Saturday, June 06, 2015

Lambda Literary Awards + Lambda Literary Review Interview

Gloria Steinem, presenting the
Pioneer Award to Rita Mae Brown
This past Monday, the Lambda Literary Foundation held its 27th Lambda Literary Awards, honoring some of the best of the previous year's LGBTIQ writing. The ceremony, mc'd by comedian Kate Clinton, was held in the Great Hall at the Cooper Union, and included performances by Toshi Reagon, who dedicated her songs to the late Octavia Butler, and Lauren Patten of the musical version of Alison Bechdel's marvelous graphic novel, Fun Home. Though I did not attend, I followed the social media tweets and posts about it, experiencing the excitement of the presenters, award finalists and recipients, and friends attending vicariously.

NY Times Opinion columnist Charles
Blow, accepting the Lambda Literary
Award in Bisexual Nonfiction
Author Alexis De Veaux accepting
the Lambda Literary Award in
Lesbian Fiction for Yabo
Chief among the honorees were foundational lesbian author Rita Mae Brown, who received the Pioneer Award, and filmmaker and writer John Waters, who received the Lambda Trustee's Award for Excellence in Literature. Other winners in categories that ranged from Bisexual Fiction to Lesbian Erotica to Transgender Non-Fiction to LGBT Studies include the late poet Vincent Woodard, a Cave Canem graduate fellow, whose academic study Delectable Negro: Human Consumption and Homoeroticism within US Slave Culture, edited by Justin A. Joyce and Dwight McBride (NYU Press), took the scholarly prize; young playwright Robert O'Hara in the Drama category for his play Bootycandy (Samuel French); and New York Times Opinion page columnist Charles Blow, in the Bisexual Nonfiction category, for his memoir Fire Shut Up In My Bones (Houghton Mifflin Harcourt).

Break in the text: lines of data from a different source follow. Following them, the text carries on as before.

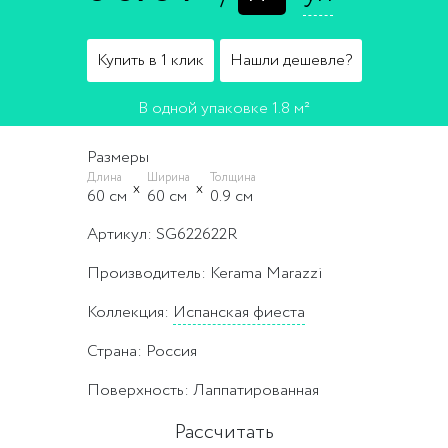
Купить в 1 клик
Нашли дешевле?
В одной упаковке 1.8 м²
Размеры
Длина
Ширина
Толщина
60 cм
60 cм
0.9 cм
Артикул: SG622622R
Производитель: Kerama Marazzi
Коллекция:
Испанская фиеста
Страна: Россия
Поверхность: Лаппатированная
Рассчитать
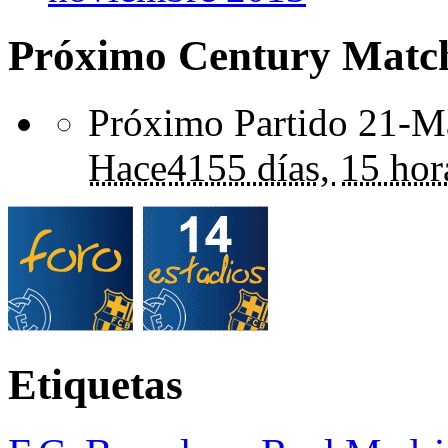
Próximo Century Matc
Próximo Partido 21-Ma
Hace
4155 días,
15 hor
Etiquetas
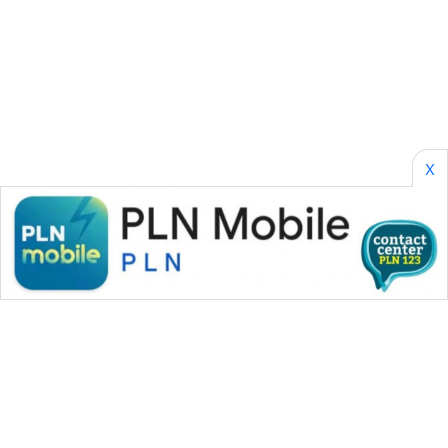
SONYA
ASA
NEWS
X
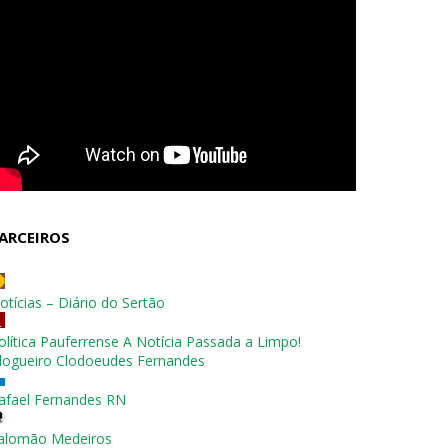
ARCEIROS
otícias – Diário do Sertão
olítica Pauferrense A Notícia Passada a Limpo!
logueiro Clodoeudes Fernandes
afael Fernandes RN
alomão Medeiros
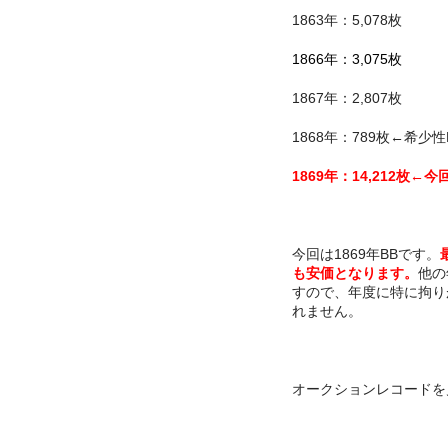
1863年：5,078枚
1866年：3,075枚
1867年：2,807枚
1868年：789枚←希少性N
1869年：14,212枚←
今回は1869年BBです。
も安価となります。
他の
すので、年度に特に拘り
れません。
オークションレコードを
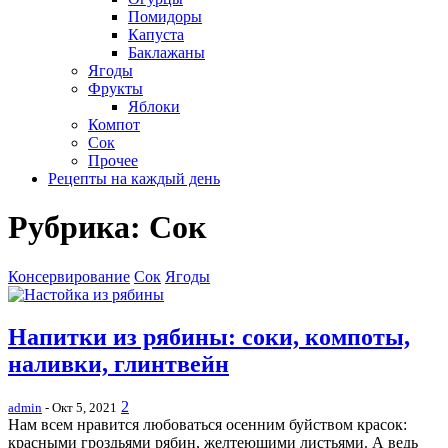
Помидоры
Капуста
Баклажаны
Ягоды
Фрукты
Яблоки
Компот
Сок
Прочее
Рецепты на каждый день
Рубрика:
Сок
Консервирование
Сок
Ягоды
Напитки из рябины: соки, компоты,
наливки, глинтвейн
2
admin
- Окт 5, 2021
Нам всем нравится любоваться осенним буйством красок:
красными гроздьями рябин, желтеющими листьями. А ведь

Additionally, Alethia Banks and Virginie Eubanks, with Barbara Smith, were honored in the Lesbian Memoir/Biography category for Ain't Gonna Let Nobody Turn Me Around: Forty Years of Movement Building with Barbara Smith (SUNY Press); Alexis De Veaux received the Lesbian General Fiction for her superb novel Yabo (Red Bone Press), which I enjoyed tremendously; and, in the talent-filled Gay Poetry category, Danez Smith received the award for his exceptional debut collection, [insert] boy (YesYes Books), which I was delighted to select last winter for my Volta Best of 2014 list.

Danez Smith, accepting the Lambda
Literary Award for Gay Poetry
You can find the complete list of Lambda Literary winners and finalists here, and more photos of the event here! It looks like it was so much fun I sincerely hope to attend the event one of these future years!

***

The Lambda Literary Review--and Reggie Harris in particular--conducted a short email interview with me, titled "John Keene: On Hidden Histories and Why Writing Official Narratives is Queer" that posted two days ago. Reggie takes a somewhat different tact from other recent conversations, asking questions specifically about the queer aspects of Counternarratives. I deeply appreciate the opportunity to talk about the book, so thank you Reggie (and thanks also to William Johnson at Lambda)!

Below are two excerpts. Please do peep the entire interview too!

Can form itself be queer?The answer, I think, is yes. If form pushes against and destabilizes usual norms and conventions, then it would be queer, no? The stories in Counternarratives trouble contemporary narrative conventions in American fiction, in part through an emphasis on storytelling in itself; through a play with structure, genre and voice; and through the queerness of the characters themselves. Nevertheless, the stories all are—at another level, I trust—accessible and readable.

and

Why did you feature 20th-century queer writers Langston Hughes and Mário de Andrade in two of the stories—and why include sex scenes?Hughes and Andrade are heroes of mine. Towering modernist figures in their respective countries, both were of African descent, both displayed multiple talents, and both are now widely though not uncontroversially understood to have been gay, so I wanted to offer glimpses at moments in each man’s life, particularly beyond their youth. In the case of both, a public narrative arose that elided their queerness. With Hughes, we saw this with the furor, sparked in part by the Hughes estate, around Isaac Julien’s 1988 film Looking for Langston, and later in Hughes’ biographer Arnold Rampersad’s suggestion that Hughes was “asexual.” In Brazil, with Andrade’s life, a similar storyline that downplays his queerness has developed. There are so many clues in each man’s work, as well as in their biographies, letters, etc. Also, as scholar Robert F. Reid-Pharr has suggested in Hughes’ case (and this could be the same for Andrade), and as the CUNY Lost and Found Series of pamphlets exemplify, there are still archival troves that have yet to be examined. I should add that in both cases, their poems provoked me to write about them, and for both, I also wanted to make the sex(uality) a reality.